After three months of being on his own, Batista turns to spiritual enlightenment to lessen his pain. He claims to be Dexter's best friend, much to Dexter's confusion, as he has never given Batista any reason to think so. However, Dexter eventually admits that Batista is the closest thing he has ever had to a real friend.

Season two
In season two, Batista and the rest of the department try their best to alleviate the grief from families of the Bay Harbor Butcher victims. He becomes especially involved in one case of a suspected murderer named Oscar Sota. When he talks to Sota's widow (Bertila Damas) in his office, he ends up having a heated and frustrating argument with her about what her husband was actually doing to be targeted by the Butcher. Feeling guilty, he goes to her house and offers her a sincere apology. She begins to trust Batista, and offers him more details on the case.

He eventually takes an interest in Dexter's on-off lover Lila Tournay (Jaime Murray), and asks her out after she and Dexter break up.  Unbeknownst to Batista, however, Lila is only using him to get close to Dexter. To that end, she takes Rohypnol after having rough sex with Batista, and then accuses him of date rape.
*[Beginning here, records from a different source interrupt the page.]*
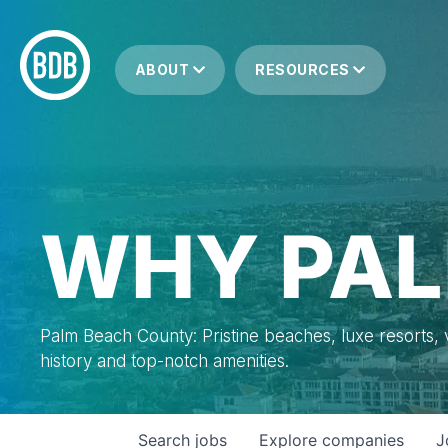
ABOUT
RESOURCES
WHY PAL
Palm Beach County: Pristine beaches, luxe resorts, vi
history and top-notch amenities.
Search
jobs
Explore
companies
J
Batista is terrified of being convicted, as it will ruin his career and his life. After Dexter kills Lila, the charges are dropped, much to Batista's relief. During an awkward but heartfelt conversation, Dexter tells Batista that if he were "normal", he would want to be a man like him.

Season three
In season three, Batista is promoted to Sergeant and made the department's new lead case investigator to replace the now-deceased Doakes. However, it appears as his life as a divorced father is beginning to take its toll; he risks his career to get a hooker who turns out to be an undercover cop. After persistent but gentlemanly advances, Batista begins a relationship with the officer, Barbara Gianna (Kristin Dattilo). He so fears losing her that he begins acting irrationally, leaving her a long-winded message begging forgiveness for having to cancel dinner because of work. However, Barbara finds this funny, brings him a take-out dinner, and their relationship appears strong. After she is assaulted, Batista gets in a violent altercation with the man who hurt her, but Dexter intervenes and calms him down.  He attends Dexter's wedding with Barbara as his date.

Season four
By the start of season four, it appears that Batista and Barbara have amicably split, and he is now romantically involved with his Lieutenant, Maria LaGuerta (Lauren Vélez). Neither wishes for their relationship to become public, in fear of losing their jobs and "defining something indefinable". He looks to Dexter for advice, and he then becomes an involuntary counselor between the two. Toward the end of the season, they secretly get married with Dexter as witness.

Season five
Batista and LaGuerta's marriage are constantly challenged by their work disagreements. At first, Batista constantly caves in to LaGuerta's demands, but grows more and more frustrated and jealous. When a drunk police officer makes sexual remarks about LaGuerta ("she gave the best blowjobs in Miami"), Batista, also drunk, beats him up and ends up being investigated by Internal Affairs. LaGuerta teams up with the investigating officer, but that prompts Batista to be even more jealous; he starts checking her cell phone for suspicious messages and finds a rendezvous appointment in a hotel room. Outraged, he walks in on them, only to find out that it was intended to be a sting operation to apprehend a corrupt narcotics cop, in which LaGuerta agreed to participate to bail Batista out of the investigation. When LaGuerta's bad judgment call leads to an informant's death, she pins the blame on Debra, rekindling their rivalry. Upset by LaGuerta's decision, Batista decides to stick to Debra's story and does so in his written statement; he also helps Debra when she insists on reopening the Barrel Girls case after LaGuerta closed it too soon—although he fails to convince LaGuerta himself. Ever since, Batista's approach towards LaGuerta's bossiness has drastically changed, as he has been "cutting her off" every time she seems to try to overpower his decision. However, in the season finale they seem to have set their relationship back on track.

Season six
Batista has moved in with his younger sister Jamie (Aimee Garcia) in the apartment adjacent to Dexter's, thus allowing Jamie to babysit Dexter's son Harrison whenever Dexter might need to leave in the middle of the night. It turns out that he and LaGuerta separated in order for her to secure the position of Captain in Miami Metro Homicide. However, her position as Lieutenant was left open specifically for him by her recommendation. To her surprise, Deputy Chief Tom Matthews (Geoff Pierson) decided to promote Debra to Lieutenant instead. Debra breaks this news to Batista, who takes it in stride and congratulates her, but is still hurt by constantly being involved in LaGuerta's battles with Matthews. Detective Joey Quinn (Desmond Harrington) also begins criticizing Batista for not telling LaGuerta how he feels, which almost results in a fight at a crime scene. Their relationship is further strained when Quinn drunkenly makes crude remarks about Jamie; angered, Batista punches him out.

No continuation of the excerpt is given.